The combined bed desulfurizer can be used for removing 4.7-100 ppm of H in hydrogen fuel at room temperature of 25-300 DEG C₂S is removed to be less than 1ppb (0.001ppm), and the sulfur capacity can reach 3 x 103-2.27 x 105 mg/Kg.

Test data:

1. the raw material gas comprises the following components: h₂: balancing gas; h₂S：4.7ppm

Testing an instrument: KaPlus8000 enhanced plasma chromatograph, detection precision: 1ppb

Temperature/. degree.C	25	100	150	200	250	300
							H2S content/ppb	0.00	0.00	0.00	0.00	0.00	0.00

The combined desulfurizer can be used for removing 4.7ppm of H in hydrogen-rich gas at 25-300 DEG C₂S is removed to below 1 ppb.

2. The raw material gas comprises the following components: h₂: balancing gas; h₂S：100ppm

Testing an instrument: ka Plus8000 enhanced plasma chromatograph, detection precision: 1ppb

Temperature/. degree.C	25	100	150	200	250	300
							H2S content/ppb	0.79	0.93	0.00	0.00	0.00	0.00

The combined desulfurizer can be used for removing 100ppm H in hydrogen-rich gas at 25-300 DEG C₂S is removed to below 1 ppb. More preferably, the reaction conditions are 150-300 ℃.

3. When the feed gas contains CO, the removal effect of H2S can be influenced when the temperature is higher than 250 ℃;

the raw material gas comprises the following components: h₂: balancing gas; h₂S：4.7ppm；CO；20ppm

Testing an instrument: ka Plus8000 enhanced plasma chromatograph, detection precision: 1ppb

Temperature/. degree.C	25	100	150	200	250	300
							H2S content/ppb	0.00	0.00	0.00	0.00	3.26	8.16

If the feed gas contains CO, the desulfurization effect of the combined desulfurizer is influenced.

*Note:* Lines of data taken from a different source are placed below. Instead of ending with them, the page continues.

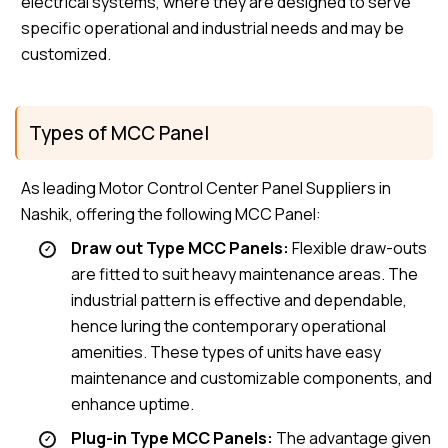
electrical systems, where they are designed to serve
specific operational and industrial needs and may be
customized.
Types of MCC Panel
As leading Motor Control Center Panel Suppliers in
Nashik, offering the following MCC Panel:
Draw out Type MCC Panels:
Flexible draw-outs
are fitted to suit heavy maintenance areas. The
industrial pattern is effective and dependable,
hence luring the contemporary operational
amenities. These types of units have easy
maintenance and customizable components, and
enhance uptime.
Plug-in Type MCC Panels:
The advantage given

When the hydrogen-rich gas contains 4.7ppm of H2S and 20ppm of CO, the using temperature is 25-200 ℃, and when the temperature is higher than 250 ℃, the desulfurization effect is reduced along with the temperature increase.

The above embodiments are provided to further explain the objects, technical solutions and advantages of the present invention in detail, it should be understood that the above embodiments are merely exemplary embodiments of the present invention and are not intended to limit the scope of the present invention, and any modifications, equivalents, improvements and the like made within the spirit and principle of the present invention should be included in the scope of the present invention.